The "10 successes and failures" rule of thumb only informs whether you could reasonably use a normal approximation for the test statistic, or whether an exact test statistic should be used.
That said, you can immediately see how your proposed modification to the rule to consider the overall number of successes and failures across the two groups is inadequate by constructing an extreme example such as:
$$(y_1, n_1) = (1, 2), \quad (y_2, n_2) = (9000, 10000).$$
This easily meets your criterion but the sample size in the first group is tiny, meaning there is very little information that we can infer about the parameter $p_1$.
Let's actually look at testing the hypothesis $$H_0 : p_1 = p_2 \quad \text{vs.} \quad H_a : p_1 \ne p_2. \tag{1}$$ I argue that this is nearly equivalent to the test $$H_0 : p_1 = 0.9 \quad \text{vs.} \quad H_a : p_1 \ne 0.9. \tag{2}$$ This is because the observed proportion in group 2 is based on an extremely large sample size; thus the information contained in the data about the true value of $p_2$ is very high. For instance, the standard error of $\hat p_2 = 0.9$ is $$SE(\hat p_2) = \sqrt{\frac{0.9(1-0.9)}{10000}} = 0.003.$$ Therefore, the $p$-value of the test for hypothesis $(1)$ will be very close to the $p$-value for hypothesis $(2)$.
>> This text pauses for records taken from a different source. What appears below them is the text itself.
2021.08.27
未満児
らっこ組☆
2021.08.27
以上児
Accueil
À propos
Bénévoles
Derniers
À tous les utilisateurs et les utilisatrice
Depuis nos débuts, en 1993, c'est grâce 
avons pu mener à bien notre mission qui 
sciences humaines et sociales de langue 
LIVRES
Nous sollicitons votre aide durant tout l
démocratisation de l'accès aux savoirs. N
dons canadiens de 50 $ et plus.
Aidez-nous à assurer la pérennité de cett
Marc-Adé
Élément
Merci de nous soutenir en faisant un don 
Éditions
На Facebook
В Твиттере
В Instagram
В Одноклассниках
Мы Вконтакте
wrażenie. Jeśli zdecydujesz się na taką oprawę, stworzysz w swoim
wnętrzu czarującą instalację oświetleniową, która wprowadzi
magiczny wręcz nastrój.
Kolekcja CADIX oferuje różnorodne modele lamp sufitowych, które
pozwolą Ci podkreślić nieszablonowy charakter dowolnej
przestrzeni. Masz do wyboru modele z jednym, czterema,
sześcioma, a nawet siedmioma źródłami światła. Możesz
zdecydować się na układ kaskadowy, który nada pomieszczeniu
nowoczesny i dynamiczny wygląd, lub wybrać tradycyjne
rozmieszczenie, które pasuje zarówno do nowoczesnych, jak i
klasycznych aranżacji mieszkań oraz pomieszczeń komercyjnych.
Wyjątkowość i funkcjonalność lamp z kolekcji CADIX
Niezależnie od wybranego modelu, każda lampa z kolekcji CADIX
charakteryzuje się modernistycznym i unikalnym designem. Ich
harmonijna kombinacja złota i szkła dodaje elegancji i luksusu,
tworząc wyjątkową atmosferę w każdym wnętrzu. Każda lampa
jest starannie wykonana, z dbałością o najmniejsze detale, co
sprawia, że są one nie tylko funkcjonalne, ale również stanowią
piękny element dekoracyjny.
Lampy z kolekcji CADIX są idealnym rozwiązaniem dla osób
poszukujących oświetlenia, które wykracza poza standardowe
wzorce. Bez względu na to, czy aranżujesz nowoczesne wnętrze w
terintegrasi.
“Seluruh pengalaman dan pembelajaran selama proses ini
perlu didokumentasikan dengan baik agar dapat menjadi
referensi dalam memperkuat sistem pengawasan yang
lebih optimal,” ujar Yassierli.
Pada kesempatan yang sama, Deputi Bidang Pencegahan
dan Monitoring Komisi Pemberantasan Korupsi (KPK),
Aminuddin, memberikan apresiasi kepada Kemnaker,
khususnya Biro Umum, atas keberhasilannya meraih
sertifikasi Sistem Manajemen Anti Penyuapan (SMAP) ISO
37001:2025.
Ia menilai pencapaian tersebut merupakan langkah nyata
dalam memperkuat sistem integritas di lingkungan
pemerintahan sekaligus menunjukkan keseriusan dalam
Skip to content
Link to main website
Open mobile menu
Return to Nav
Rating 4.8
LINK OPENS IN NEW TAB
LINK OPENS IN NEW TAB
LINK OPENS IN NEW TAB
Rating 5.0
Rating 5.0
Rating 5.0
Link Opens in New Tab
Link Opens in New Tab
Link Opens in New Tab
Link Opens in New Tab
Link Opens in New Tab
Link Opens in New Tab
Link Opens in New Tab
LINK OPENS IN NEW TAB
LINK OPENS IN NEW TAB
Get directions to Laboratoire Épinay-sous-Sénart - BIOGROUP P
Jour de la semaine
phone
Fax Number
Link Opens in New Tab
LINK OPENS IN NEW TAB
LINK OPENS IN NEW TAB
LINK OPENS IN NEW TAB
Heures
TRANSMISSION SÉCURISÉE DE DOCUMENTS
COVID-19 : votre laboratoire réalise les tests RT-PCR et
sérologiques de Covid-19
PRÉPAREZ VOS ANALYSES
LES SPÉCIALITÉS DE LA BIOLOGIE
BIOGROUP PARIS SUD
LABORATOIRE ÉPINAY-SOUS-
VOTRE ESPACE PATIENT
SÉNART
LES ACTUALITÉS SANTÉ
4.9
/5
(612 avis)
With this in mind, it is easy to compute the exact probability of a Type I error for hypothesis $(2)$:
$$\begin{align} p &= \Pr[Y_1 \le 1 \mid p_1 = 0.9] \\ &= 1 - \Pr[Y_1 = 2 \mid p_1 = 0.9] \\ &= 1 - (0.9)^2 \\ &= 0.19. \end{align}$$
This is certainly inadequate evidence to reject $H_0$. In other words, if we have a coin where the chance of seeing heads on any given flip is $90\%$, the chance that we see $0$ or $1$ head in $2$ flips is $19\%$.
What this tells us is that both groups must have sufficient data, not just to use a normal approximation, but to even have the possibility of rejecting the null hypothesis when an exact test statistic is used. This is why your proposed rule of thumb is flawed.